• [INSTRUCTIONS FOR THE TASK]
Every line holding "ZERO" should be copied from the records below.

--------------------------------------------------

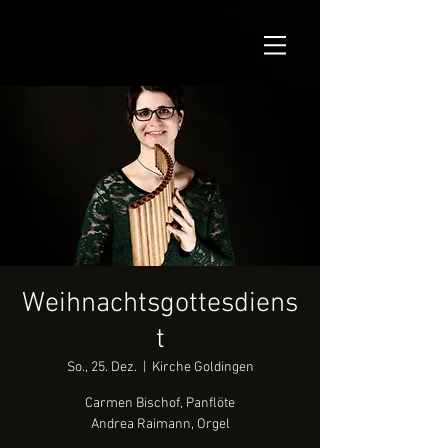
Weihnachtsgottesdiens
t
So., 25. Dez.
  |  
Kirche Goldingen
Carmen Bischof, Panflöte
Andrea Raimann, Orgel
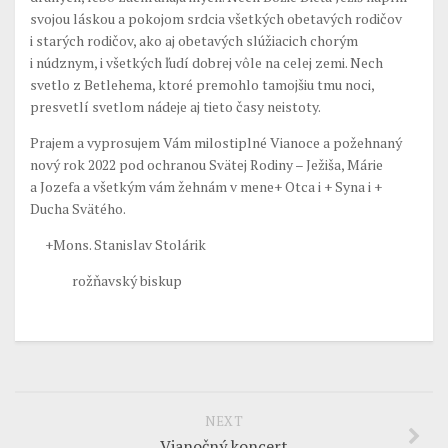
svojou láskou a pokojom srdcia všetkých obetavých rodičov
i starých rodičov, ako aj obetavých slúžiacich chorým
i núdznym, i všetkých ľudí dobrej vôle na celej zemi. Nech
svetlo z Betlehema, ktoré premohlo tamojšiu tmu noci,
presvetlí svetlom nádeje aj tieto časy neistoty.
Prajem a vyprosujem Vám milostiplné Vianoce a požehnaný
nový rok 2022 pod ochranou Svätej Rodiny – Ježiša, Márie
a Jozefa a všetkým vám žehnám v mene+ Otca i + Syna i +
Ducha Svätého.
+Mons. Stanislav Stolárik
rožňavský biskup
NEXT
Vianočný koncert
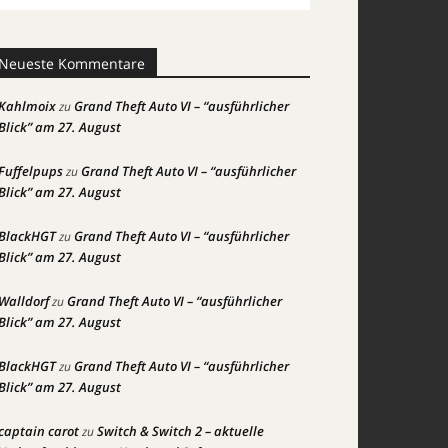
Neueste Kommentare
Kahlmoix
Grand Theft Auto VI – “ausführlicher
zu
Blick” am 27. August
Fuffelpups
Grand Theft Auto VI – “ausführlicher
zu
Blick” am 27. August
BlackHGT
Grand Theft Auto VI – “ausführlicher
zu
Blick” am 27. August
Walldorf
Grand Theft Auto VI – “ausführlicher
zu
Blick” am 27. August
BlackHGT
Grand Theft Auto VI – “ausführlicher
zu
Blick” am 27. August
captain carot
Switch & Switch 2 – aktuelle
zu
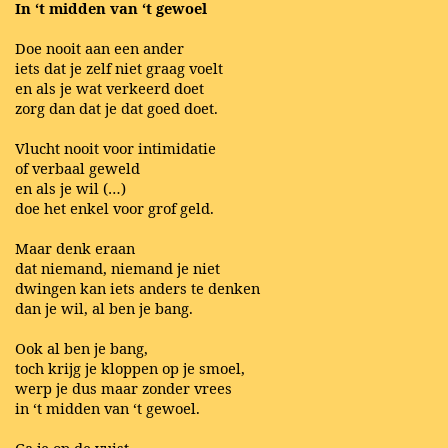
In ‘t midden van ‘t gewoel
Doe nooit aan een ander
iets dat je zelf niet graag voelt
en als je wat verkeerd doet
zorg dan dat je dat goed doet.
Vlucht nooit voor intimidatie
of verbaal geweld
en als je wil (…)
doe het enkel voor grof geld.
Maar denk eraan
dat niemand, niemand je niet
dwingen kan iets anders te denken
dan je wil, al ben je bang.
Ook al ben je bang,
toch krijg je kloppen op je smoel,
werp je dus maar zonder vrees
in ‘t midden van ‘t gewoel.
Ga je op de vuist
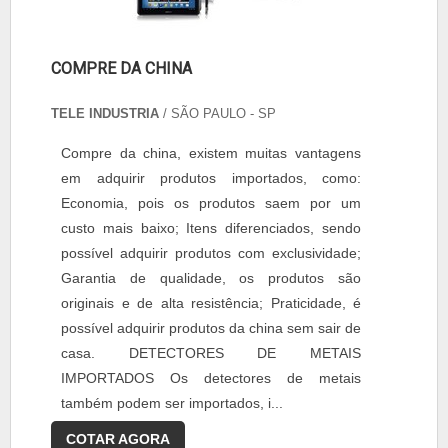
COMPRE DA CHINA
TELE INDUSTRIA
/ SÃO PAULO - SP
Compre da china, existem muitas vantagens
em adquirir produtos importados, como:
Economia, pois os produtos saem por um
custo mais baixo; Itens diferenciados, sendo
possível adquirir produtos com exclusividade;
Garantia de qualidade, os produtos são
originais e de alta resistência; Praticidade, é
possível adquirir produtos da china sem sair de
casa. DETECTORES DE METAIS
IMPORTADOS Os detectores de metais
também podem ser importados, i...
COTAR AGORA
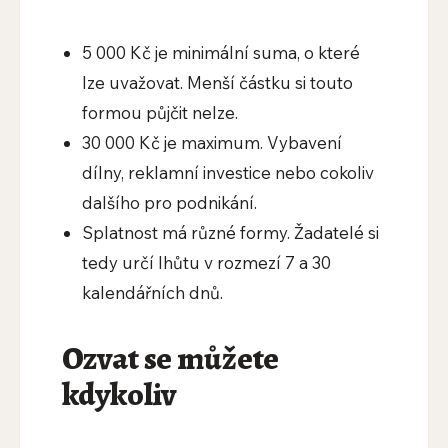
5 000 Kč je minimální suma, o které
lze uvažovat. Menší částku si touto
formou půjčit nelze.
30 000 Kč je maximum. Vybavení
dílny, reklamní investice nebo cokoliv
dalšího pro podnikání.
Splatnost má různé formy. Žadatelé si
tedy určí lhůtu v rozmezí 7 a 30
kalendářních dnů.
Ozvat se můžete
kdykoliv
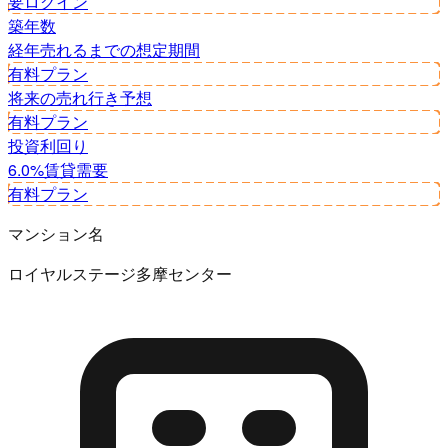
要ログイン
築年数
経年
売れるまでの想定期間
有料プラン
将来の売れ行き予想
有料プラン
投資利回り
6.0%
賃貸需要
有料プラン
マンション名
ロイヤルステージ多摩センター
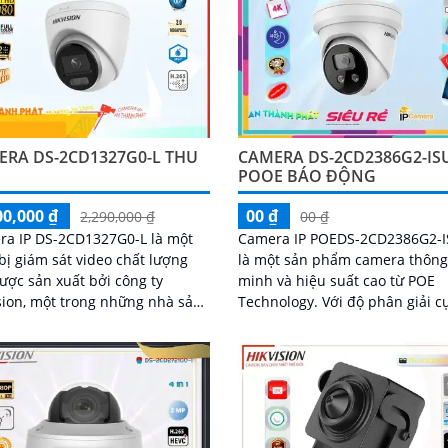
ERA DS-2CD1327G0-L THU
CAMERA DS-2CD2386G2-IS
POOE BÁO ĐỘNG
00,000 ₫
00 ₫
2,290,000 ₫
00 ₫
ra IP DS-2CD1327G0-L là một
Camera IP POEDS-2CD2386G2-I
 bị giám sát video chất lượng
là một sản phẩm camera thôn
ược sản xuất bởi công ty
minh và hiệu suất cao từ POE
sion, một trong những nhà sản
Technology. Với độ phân giải cực
hàng đầu trong ngành công
cao lên đến 8MP, camera này 
an ninh....
cấp hình ảnh sắc nét và chi tiế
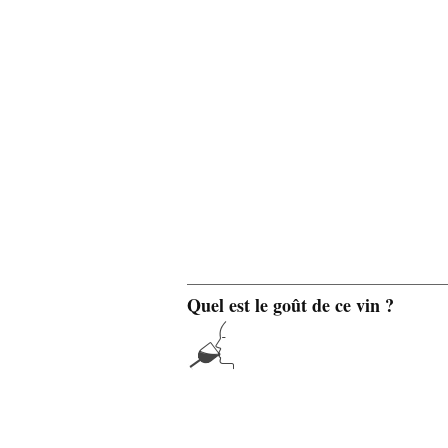
Quel est le goût de ce vin ?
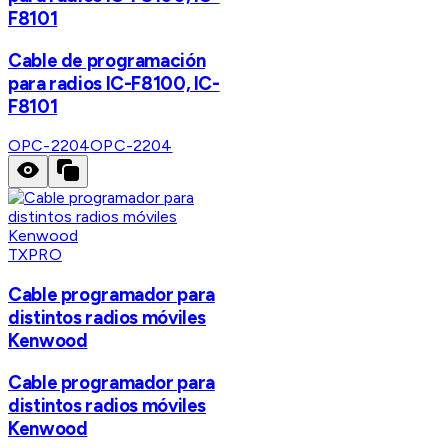
F8101
Cable de programación
para radios IC-F8100, IC-
F8101
OPC-2204
OPC-2204
TXPRO
Cable programador para
distintos radios móviles
Kenwood
Cable programador para
distintos radios móviles
Kenwood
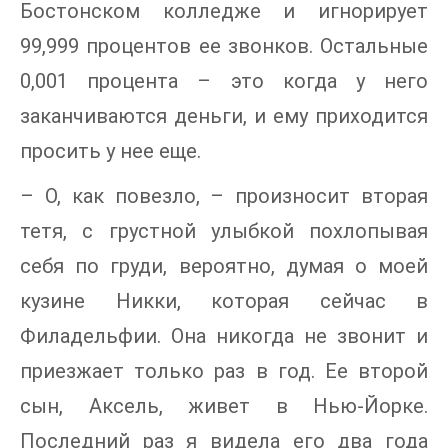
Бостонском колледже и игнорирует
99,999 процентов ее звонков. Остальные
0,001 процента – это когда у него
заканчиваются деньги, и ему приходится
просить у нее еще.
– О, как повезло, – произносит вторая
тетя, с грустной улыбкой похлопывая
себя по груди, вероятно, думая о моей
кузине Никки, которая сейчас в
Филадельфии. Она никогда не звонит и
приезжает только раз в год. Ее второй
сын, Аксель, живет в Нью-Йорке.
Последний раз я видела его два года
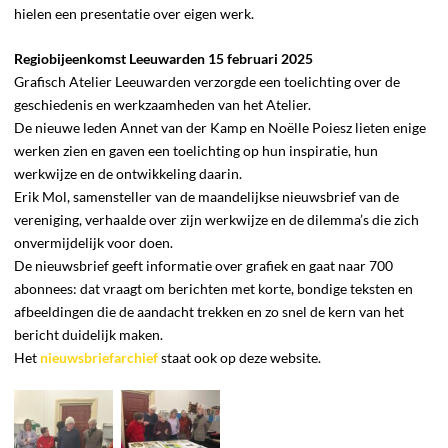
hielen een presentatie over eigen werk.
Regiobijeenkomst Leeuwarden 15 februari 2025
Grafisch Atelier Leeuwarden verzorgde een toelichting over de
geschiedenis en werkzaamheden van het Atelier.
De nieuwe leden Annet van der Kamp en Noëlle Poiesz lieten enige
werken zien en gaven een toelichting op hun inspiratie, hun
werkwijze en de ontwikkeling daarin.
Erik Mol, samensteller van de maandelijkse nieuwsbrief van de
vereniging, verhaalde over zijn werkwijze en de dilemma’s die zich
onvermijdelijk voor doen.
De nieuwsbrief geeft informatie over grafiek en gaat naar 700
abonnees: dat vraagt om berichten met korte, bondige teksten en
afbeeldingen die de aandacht trekken en zo snel de kern van het
bericht duidelijk maken.
Het
nieuwsbriefarchief
staat ook op deze website.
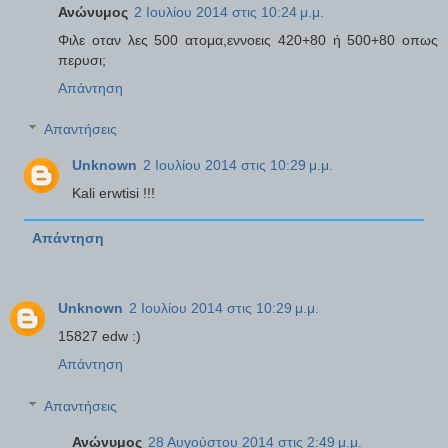
Ανώνυμος
2 Ιουλίου 2014 στις 10:24 μ.μ.
Φιλε οταν λες 500 ατομα,εννοεις 420+80 ή 500+80 οπως
περυσι;
Απάντηση
Απαντήσεις
Unknown
2 Ιουλίου 2014 στις 10:29 μ.μ.
Kali erwtisi !!!
Απάντηση
Unknown
2 Ιουλίου 2014 στις 10:29 μ.μ.
15827 edw :)
Απάντηση
Απαντήσεις
Ανώνυμος
28 Αυγούστου 2014 στις 2:49 μ.μ.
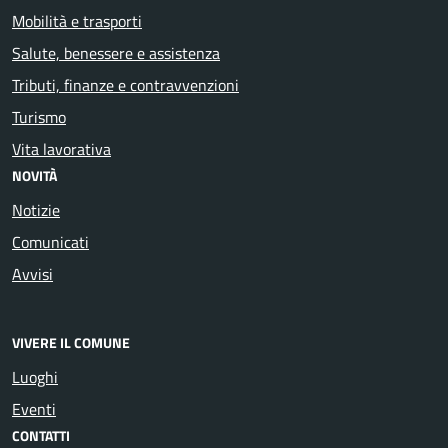
Mobilità e trasporti
Salute, benessere e assistenza
Tributi, finanze e contravvenzioni
Turismo
Vita lavorativa
NOVITÀ
Notizie
Comunicati
Avvisi
VIVERE IL COMUNE
Luoghi
Eventi
CONTATTI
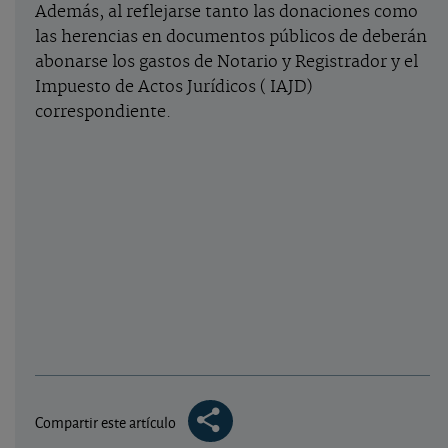
Además, al reflejarse tanto las donaciones como
las herencias en documentos públicos de deberán
abonarse los gastos de Notario y Registrador y el
Impuesto de Actos Jurídicos ( IAJD)
correspondiente.
Compartir este artículo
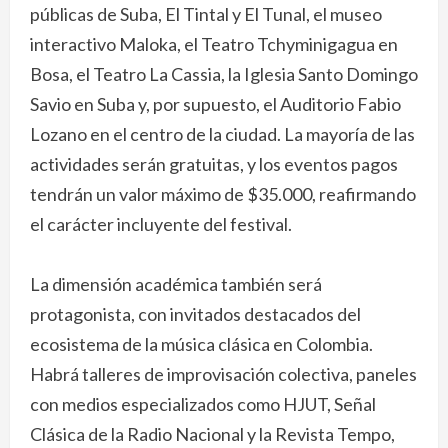
públicas de Suba, El Tintal y El Tunal, el museo
interactivo Maloka, el Teatro Tchyminigagua en
Bosa, el Teatro La Cassia, la Iglesia Santo Domingo
Savio en Suba y, por supuesto, el Auditorio Fabio
Lozano en el centro de la ciudad. La mayoría de las
actividades serán gratuitas, y los eventos pagos
tendrán un valor máximo de $35.000, reafirmando
el carácter incluyente del festival.
La dimensión académica también será
protagonista, con invitados destacados del
ecosistema de la música clásica en Colombia.
Habrá talleres de improvisación colectiva, paneles
con medios especializados como HJUT, Señal
Clásica de la Radio Nacional y la Revista Tempo,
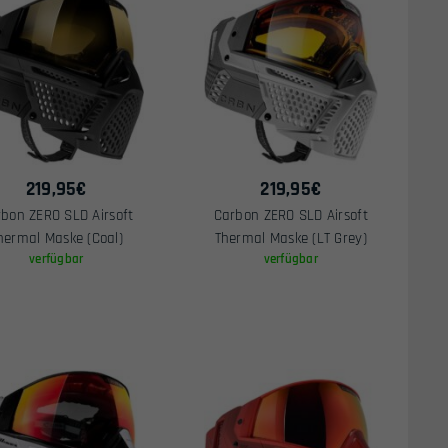
219,95
€
219,95
€
bon ZERO SLD Airsoft
Carbon ZERO SLD Airsoft
hermal Maske (Coal)
Thermal Maske (LT Grey)
verfügbar
verfügbar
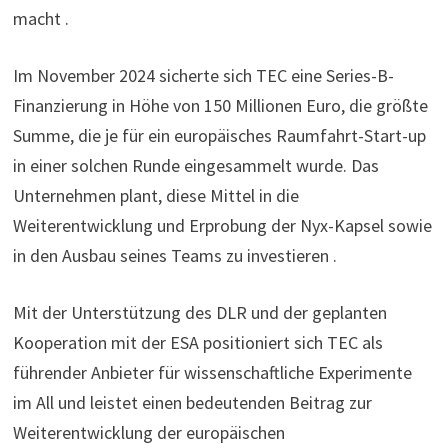
macht .
Im November 2024 sicherte sich TEC eine Series-B-
Finanzierung in Höhe von 150 Millionen Euro, die größte
Summe, die je für ein europäisches Raumfahrt-Start-up
in einer solchen Runde eingesammelt wurde. Das
Unternehmen plant, diese Mittel in die
Weiterentwicklung und Erprobung der Nyx-Kapsel sowie
in den Ausbau seines Teams zu investieren .
Mit der Unterstützung des DLR und der geplanten
Kooperation mit der ESA positioniert sich TEC als
führender Anbieter für wissenschaftliche Experimente
im All und leistet einen bedeutenden Beitrag zur
Weiterentwicklung der europäischen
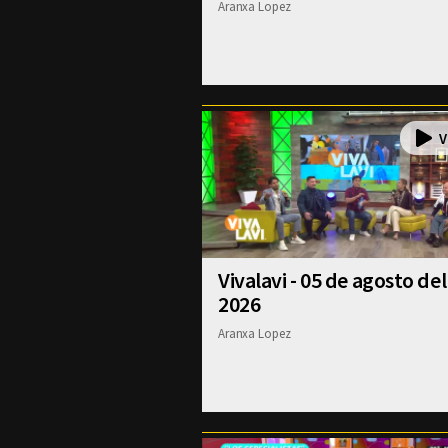
Aranxa Lopez
Vivalavi - 05 de agosto del
2026
Aranxa Lopez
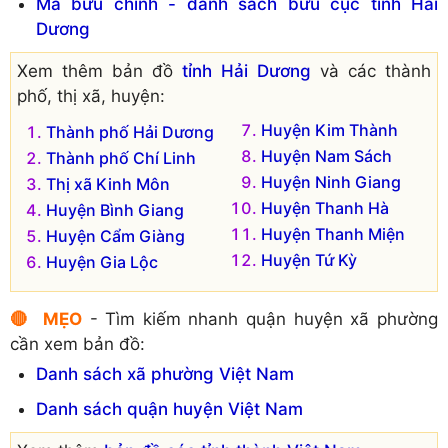
Mã bưu chính - danh sách bưu cục tỉnh Hải
Xã Tiền Phong
Xã Diên Hồng
Dương
Xã Hùng Sơn
Xem thêm bản đồ
tỉnh Hải Dương
và các thành
phố, thị xã, huyện:
Huyện Kim Thành
Thành phố Hải Dương
Huyện Nam Sách
Thành phố Chí Linh
Huyện Ninh Giang
Thị xã Kinh Môn
Huyện Thanh Hà
Huyện Bình Giang
Huyện Thanh Miện
Huyện Cẩm Giàng
Huyện Tứ Kỳ
Huyện Gia Lộc
🔴 MẸO
- Tìm kiếm nhanh quận huyện xã phường
cần xem bản đồ:
Danh sách xã phường Việt Nam
Danh sách quận huyện Việt Nam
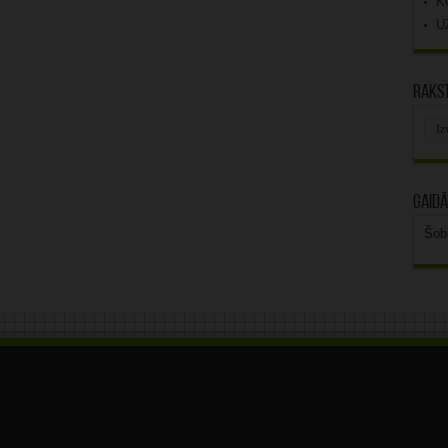
K
U
Rakst
Rak
arhī
Gaidā
Šob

--------------------------------------------------

• [WORKED SOLUTION]
bon ZERO SLD Airsoft
Carbon ZERO SLD Airsoft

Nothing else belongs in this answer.